Second, Dr. Blobel argued that the parol evidence rule did not apply because Dr. Shekdar and Mr. Kopfli were not signatories to the two written agreements between Dr. Blobel and Chromocell. Justice Masley again disagreed, holding that Dr. Shekdar and Mr. Kopfli “may seek the protection of the agreement as third parties” and “intended beneficiaries.”

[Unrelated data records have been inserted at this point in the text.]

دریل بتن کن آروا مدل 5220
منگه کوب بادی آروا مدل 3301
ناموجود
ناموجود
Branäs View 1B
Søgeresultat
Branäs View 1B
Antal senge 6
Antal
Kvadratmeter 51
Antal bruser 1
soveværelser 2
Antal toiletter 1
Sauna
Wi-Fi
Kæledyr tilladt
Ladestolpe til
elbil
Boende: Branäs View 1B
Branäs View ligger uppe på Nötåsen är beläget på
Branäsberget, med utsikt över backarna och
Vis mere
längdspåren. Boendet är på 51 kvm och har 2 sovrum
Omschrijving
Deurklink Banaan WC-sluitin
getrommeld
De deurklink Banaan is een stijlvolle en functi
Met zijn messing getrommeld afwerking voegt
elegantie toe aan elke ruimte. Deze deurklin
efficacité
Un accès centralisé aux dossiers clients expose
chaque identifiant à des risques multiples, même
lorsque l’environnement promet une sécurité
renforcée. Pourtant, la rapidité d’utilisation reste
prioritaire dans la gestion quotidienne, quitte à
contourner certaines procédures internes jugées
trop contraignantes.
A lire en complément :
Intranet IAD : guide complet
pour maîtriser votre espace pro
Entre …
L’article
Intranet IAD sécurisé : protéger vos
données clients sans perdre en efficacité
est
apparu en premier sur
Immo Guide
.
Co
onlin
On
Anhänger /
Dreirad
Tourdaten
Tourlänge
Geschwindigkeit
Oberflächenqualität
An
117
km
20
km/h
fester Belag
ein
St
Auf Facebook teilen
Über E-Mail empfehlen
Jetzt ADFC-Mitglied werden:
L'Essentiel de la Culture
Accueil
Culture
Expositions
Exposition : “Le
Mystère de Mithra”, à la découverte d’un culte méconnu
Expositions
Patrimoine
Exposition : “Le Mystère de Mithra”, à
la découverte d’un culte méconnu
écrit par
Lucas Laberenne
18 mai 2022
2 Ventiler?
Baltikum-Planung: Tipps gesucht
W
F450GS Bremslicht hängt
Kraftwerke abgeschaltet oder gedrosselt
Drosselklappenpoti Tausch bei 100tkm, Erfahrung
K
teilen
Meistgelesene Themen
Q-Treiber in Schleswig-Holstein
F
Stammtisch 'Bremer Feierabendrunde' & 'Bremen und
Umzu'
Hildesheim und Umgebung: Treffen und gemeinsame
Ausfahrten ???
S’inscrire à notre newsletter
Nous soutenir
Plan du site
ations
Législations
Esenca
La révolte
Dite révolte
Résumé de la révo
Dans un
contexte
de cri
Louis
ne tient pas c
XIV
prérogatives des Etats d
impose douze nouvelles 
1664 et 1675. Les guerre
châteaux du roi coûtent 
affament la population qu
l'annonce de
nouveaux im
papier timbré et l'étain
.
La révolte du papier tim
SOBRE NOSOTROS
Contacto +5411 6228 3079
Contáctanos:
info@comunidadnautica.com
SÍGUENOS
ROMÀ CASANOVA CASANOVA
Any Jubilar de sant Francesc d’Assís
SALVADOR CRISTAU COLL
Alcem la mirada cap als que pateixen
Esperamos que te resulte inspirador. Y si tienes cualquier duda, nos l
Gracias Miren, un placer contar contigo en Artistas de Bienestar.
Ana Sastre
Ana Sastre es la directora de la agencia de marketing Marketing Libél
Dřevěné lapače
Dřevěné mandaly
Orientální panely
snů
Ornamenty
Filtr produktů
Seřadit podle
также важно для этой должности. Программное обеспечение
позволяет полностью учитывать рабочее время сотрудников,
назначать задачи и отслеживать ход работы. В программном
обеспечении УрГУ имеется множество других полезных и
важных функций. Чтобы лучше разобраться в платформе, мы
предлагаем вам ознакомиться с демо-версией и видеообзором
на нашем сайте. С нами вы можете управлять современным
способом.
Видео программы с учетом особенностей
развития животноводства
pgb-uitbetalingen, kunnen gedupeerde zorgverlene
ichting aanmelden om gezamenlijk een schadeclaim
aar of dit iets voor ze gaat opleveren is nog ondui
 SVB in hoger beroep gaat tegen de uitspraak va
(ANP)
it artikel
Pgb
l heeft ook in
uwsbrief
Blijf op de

Third, Dr. Blobel argued that the oral Share Allocation Agreement did not contradict the written agreements because neither prohibited Dr. Shekdar and Mr. Kopfli from transferring a portion of their own shares to Dr. Blobel, as opposed to Chromocell issuing him shares. Justice Masley rejected this interpretation, citing a provision in the Consulting Agreement defining an impermissible “indirect” holding of Chromocell shares which, she concluded, “must not be operationally inconsistent with the Agreement’s recorded equity interest,” adding that “the requested transfer would contradict the Agreement’s stated equity ownership, no matter the source of the transfer.”

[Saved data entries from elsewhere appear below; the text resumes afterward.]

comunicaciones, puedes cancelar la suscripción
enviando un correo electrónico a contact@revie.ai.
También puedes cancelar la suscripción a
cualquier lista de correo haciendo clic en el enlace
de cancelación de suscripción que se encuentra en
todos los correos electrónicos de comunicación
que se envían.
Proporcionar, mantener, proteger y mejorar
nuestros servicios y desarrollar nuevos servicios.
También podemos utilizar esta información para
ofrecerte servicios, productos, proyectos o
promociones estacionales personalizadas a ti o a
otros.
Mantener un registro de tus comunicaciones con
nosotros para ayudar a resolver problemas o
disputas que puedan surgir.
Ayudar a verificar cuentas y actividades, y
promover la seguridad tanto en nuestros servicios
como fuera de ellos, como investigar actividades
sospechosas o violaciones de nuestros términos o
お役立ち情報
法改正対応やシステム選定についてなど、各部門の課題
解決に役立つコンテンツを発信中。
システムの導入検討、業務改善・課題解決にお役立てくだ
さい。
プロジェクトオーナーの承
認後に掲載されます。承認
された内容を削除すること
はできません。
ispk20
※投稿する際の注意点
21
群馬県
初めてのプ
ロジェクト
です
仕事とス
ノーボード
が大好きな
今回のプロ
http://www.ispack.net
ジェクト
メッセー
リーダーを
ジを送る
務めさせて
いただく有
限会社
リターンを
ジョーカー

In short, Justice Masley saw no way around the merger clause and the parol evidence rule, writing:

Additionally, by executing the Agreement, Dr. Blobel sought to be bound by each Agreement’s merger clause, which expressly repudiated all prior agreements. Dr. Blobel’s argument requires the court to accept that, despite agreeing to reject all prior agreements on the issue, Dr. Blobel nevertheless believed the Allocation Agreement was exempt from these clauses’ controlling reach, even if it misrepresents the Agreements’ stated terms. This the court declines to do, particularly, where enforcing the Allocation Agreement would uproot each written Agreement’s merger clause and recital of Dr. Blobel’s 3.9% equity ownership. As this is an integrated agreement, the court applies the parol evidence rule with full force.

Justice Masley’s decision also vanquished each of Dr. Blobel’s remaining quasi-contract claims, primarily invoking the principle that, where there is a valid and enforceable written contract governing a disputed subject matter, recovery in quasi-contract is precluded for events arising out of the same subject matter.

Closing Thoughts.  On a pre-answer, pre-discovery motion to dismiss such as occurred here, the court had no occasion to determine the truth or falsity of Dr. Blobel’s alleged oral agreement to grant him additional shares once HHMI revised its policy. If we assume the truth of his allegation, does the outcome seem harsh? Here’s how a judge on Montana’s Supreme Court answered the question in sizing up the parol evidence rule in Baker v Bailey, 240 Mont. 139 [Mo. 1989]:

As this case illustrates, application of the rule can work to create harsh results. However, the policies behind the rule compel its consistent, uniform application. Commercial stability requires that parties to a contract may rely upon its express terms without worrying that the law will allow the other party to change the terms of the agreement at a later date.

Will there be an appeal of Justice Masley’s decision? I have no direct knowledge, but I’m guessing there will be an appeal based on the fact that Dr. Blobel’s counsel filed a motion earlier this month for an order permitting the substitution of his estate’s executor as the named plaintiff.